Page-level text extractions
☆ ☆ ☆ ☆
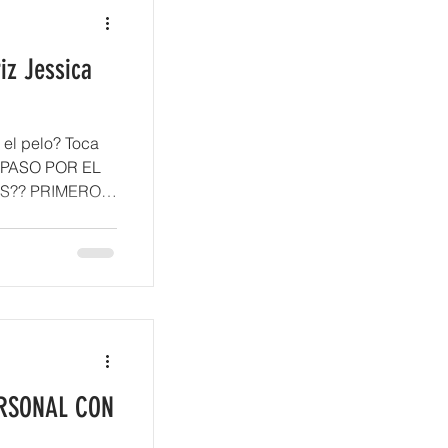
iz Jessica
 el pelo? Toca
E PASO POR EL
ÚS?? PRIMERO
RSONAL CON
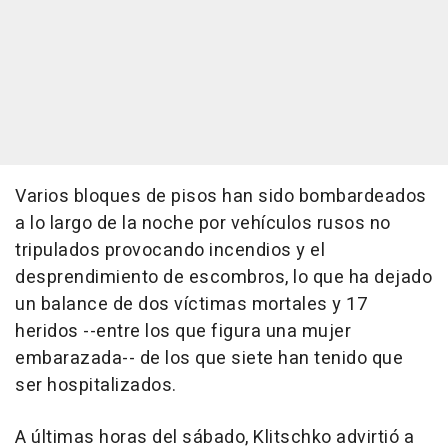
Varios bloques de pisos han sido bombardeados
a lo largo de la noche por vehículos rusos no
tripulados provocando incendios y el
desprendimiento de escombros, lo que ha dejado
un balance de dos víctimas mortales y 17
heridos --entre los que figura una mujer
embarazada-- de los que siete han tenido que
ser hospitalizados.
A últimas horas del sábado, Klitschko advirtió a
☆ ☆ ☆ ☆
▸ Directions
Leave the pictures aside and transcribe only the lines from the one holding "E PASO POR EL" through the final line of the records above.

▸ Result of the task
E PASO POR EL
ÚS?? PRIMERO
RSONAL CON
Varios bloques de pisos han sido bombardeados
a lo largo de la noche por vehículos rusos no
tripulados provocando incendios y el
desprendimiento de escombros, lo que ha dejado
un balance de dos víctimas mortales y 17
heridos --entre los que figura una mujer
embarazada-- de los que siete han tenido que
ser hospitalizados.
A últimas horas del sábado, Klitschko advirtió a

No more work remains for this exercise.